これだけ見ると何事もなく終わったかのようにう思えますが、実は試験を開始するまでが真の難関でした。

今回、自宅でProctorULogMeln Rescueという製品を使用しながら受験しました。これらの導入方法やセットアップはGIAC試験に申し込んだ際に事前準備として指示されますので、そちらに従えば問題なくできると思います。試験当日は、開始予定時刻の2、3分前から開始手続きを始めることができ、始めるとすぐに試験官からチャットが届きます。その後通話が始まり、試験官に指示された通りに動くことになるのですが、試験官の英語が非常に流暢で英語が聞き取れない、まさかの(非常に簡易だが)英会話も必要など、さながら英語のテストが始まったと錯覚するような状況に陥り、英語が苦手な私はテンパってしまいました。といっても、試験官の方は非常に親切なので、何度も聞き直しながらゆっくり進めていけば大丈夫ですが、英語が苦手な方のために、以下試験官とのやりとり簡潔に記載しておきます。参考にしていただければと思います。

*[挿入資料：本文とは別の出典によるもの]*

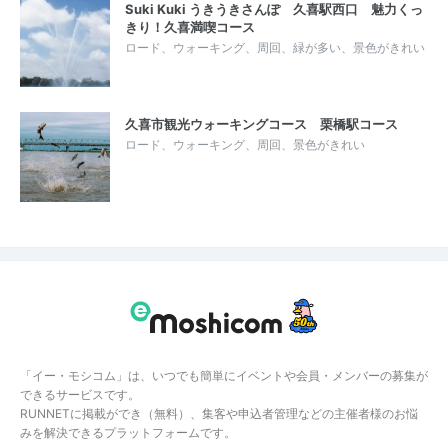
Suki Kuki うきうきさんぽ 久喜駅西口 魅力くっ
きり！久喜満喫コース
ロード、ウォーキング、周回、緑が多い、景色がきれい
久喜市観光ウォーキングコース 栗橋駅コース
ロード、ウォーキング、周回、景色がきれい
「イー・モシコム」は、いつでも簡単にイベントや会員・メンバーの募集が
できるサービスです。
RUNNETに掲載ができ（無料）、集客や申込者管理などの主催者様のお悩
みを解決できるプラットフォームです。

  1. IDを見せて(2種類の提示を求められるので、パスポートと運転免許証で乗り切りました)
  2. スマホで机の上とキーボードの上を写して見せて(ここはかなり英語が怪しい)
  3. スマホを手の届かない遠いところにおいて(電源落として遠くにおきました)
  4. PCのカメラで机全体を写して(この時急いで机の上を別の部屋に退避させました)
  5. PCのカメラで部屋全体を写して(部屋内に他の人がいる場合、退室が必要です)
  6. PCのカメラで机の下を写して
  7. PCのカメラで耳を写して
  8. メガネを外してPCのカメラに写して(この辺りは不正がないようにだと思います)
  9. 部屋のドアを全て閉めて

記憶の限りではだいたいこんな感じだったと思います。ちなみに、試験中に取った休憩から戻った際にも、机の上と机の下をPCのカメラで写すよう求められました。

結果

ハンズオンで1つ誤答してしまったのが想定外でしたが、2回目の模試と同じような点数で無事合格することができました。

所感や注意事項

以下、今までの箇所に入りきらなかった所感などをつらつら記載していきます。

  • おそらく選択問題よりもハンズオンの問題の方が点数配点が高いです。確証はありませんが、模擬試験を解いた限り、体感前者が1問1点、後者が1問3〜4点程度あるかと思います。(少なくとも私が解いた際には)
  • 模擬試験は試験対策に非常に有効です。同じ問題が出題されるようなことはまずないですが、似たような問題が出ることは多いかと思います。試験問題の傾向把握や、ハンズオン形式の問題になれる意味でも有効です。
  • ただし、模擬試験は数に限りがあるので、試験本番の時間配分を意識して解くなど、有効活用するのが良いと思います。(課金するなら話は別ですが!)
  • 試験前に机の上や周辺は最低限清掃しておきましょう。(やらないと当日痛い目を見ます)
  • 全問題を細かく調べている時間はないですが、意外と試験時間は余裕があるように感じました。
  • 試験中、Macの翻訳機能などは使えないように感じました。(試していないので定かではありませんが、試験官に見られているのでかなり厳しそうで。)
  • やはり自作インデックスが最強。

おわりに

今回GIACの資格を受験し、日本語の情報が非常に少ないことを痛感しました。まだまだ試験を受ける人自体が少ないのだろうと感じつつも、このような資格がもっと日本に浸透してほしいとも感じております。再度になりますが、今回の自分の体験が少しでもその辺りに寄与できれば、と思っています。

ちなみに、今回GPENを取得しましたが、今後業務でペンテストに関わっていくかはかなり微妙なところです。資格の更新もかなり微妙なところだなあ(更新費用が高い!!)、、と感じておりますが、今後ともセキュリティ分野での技術習得に励んでいくことには変わりありませんので、他のGIAC資格などにも挑戦していきたいと考えています。